If the order of execution is c1,c2 then c1 increases A to 1200. c2 increases it to 1260. If the order of execution is c2,c1, then c2 increases A to 1250. c1 increases it to 1250. One server may have a value 1260 , while the other may have a value 1250.

To ensure consistent results, both servers need to agree on the order of execution. In other words, there needs to be consensus among the servers. You can have more then 2 servers and the same is true.

Paxos is a protocol for achieving consensus among a group of servers.

2.0 Paxos assumptions

A group of distributed servers communicating with each other.

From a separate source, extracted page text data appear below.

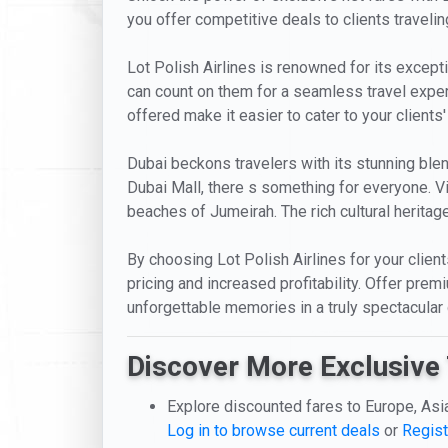
you offer competitive deals to clients travelin
Lot Polish Airlines is renowned for its excepti
can count on them for a seamless travel exper
offered make it easier to cater to your clients
Dubai beckons travelers with its stunning blen
Dubai Mall, there s something for everyone. Vis
beaches of Jumeirah. The rich cultural heritage
By choosing Lot Polish Airlines for your clie
pricing and increased profitability. Offer pre
unforgettable memories in a truly spectacular 
Discover More Exclusive 
Explore discounted fares to Europe, Asi
Log in to browse current deals
or
Regist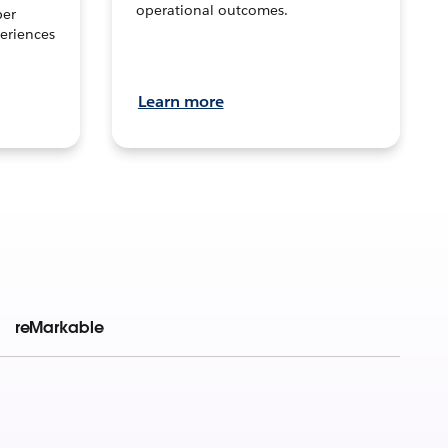
operational outcomes.
per
eriences
Learn more
reMarkable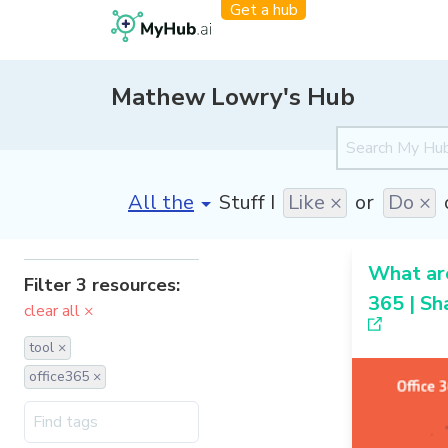
Get a hub
Mathew Lowry's Hub
[invalid name]
*
Stuff I
Like ×
or
Do ×
What are
Filter 3 resources:
365 | Sh
clear all ×
tool ×
office365 ×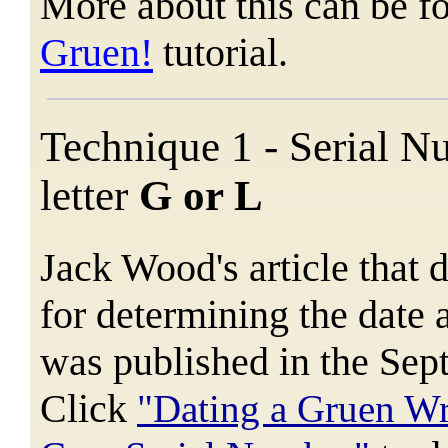
More about this can be f
Gruen!
tutorial.
Technique 1 - Serial N
letter
G or L
Jack Wood's article that 
for determining the dat
was published in the Se
Click
"Dating a Gruen W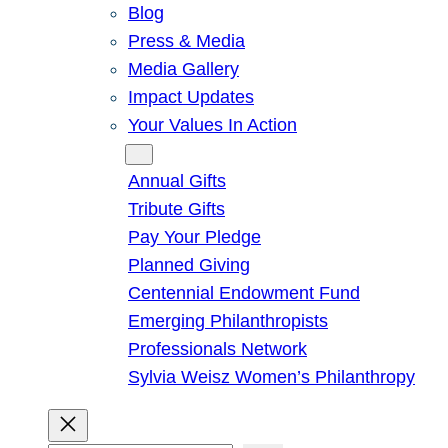
Blog
Press & Media
Media Gallery
Impact Updates
Your Values In Action
Give
Annual Gifts
Tribute Gifts
Pay Your Pledge
Planned Giving
Centennial Endowment Fund
Emerging Philanthropists
Professionals Network
Sylvia Weisz Women’s Philanthropy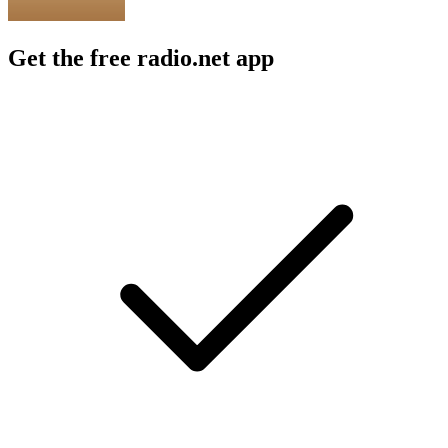
Get the free radio.net app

Asynchronous communication

non byzantine : no devious unpredictable stuff

Messages can be lost.

A majority of servers are always available. So your system should have an odd number of server 3,5,7... so that a majority can be established. Common logic tells us that with an odd number of servers, any two majorities should have at least one overlapping member. This observation is critical to the correctness of the protocol.

Server can join or leave the system at any time.

3.0 What Paxos achieves

Reliable system with unreliable components.

Only one value may be chosen.

The value is chosen when it chosen by a majority of the servers.

Once a value is chosen, it cannot be changed.

This "one value" concept can be hard to understand for a first time reader. How is choosing just one value useful in solving any real world problems ? In reality , the value is likely to be a command that needs to be executed on the server. It could be command and data or both. Value is a simplification.

For this to be useful, the servers probably need consensus on not just one value but several values. That can be achieved by a minor extension to basic Paxos and will be discussed in a subsequent blog.

4.0 Actors in Paxos

Proposers propose a value to be chosen. Proposers are generally the ones handling client requests.

Acceptors respond to proposers and can be part of the majority that lead to a value being chosen.

Learners learn the chosen value and may put it to some use.

In reality, a single server may function as all 3 and this is what we will assume

5.0 The protocol

(1) Proposer proposes a value (n,v) where n is a proposal number and v is a value.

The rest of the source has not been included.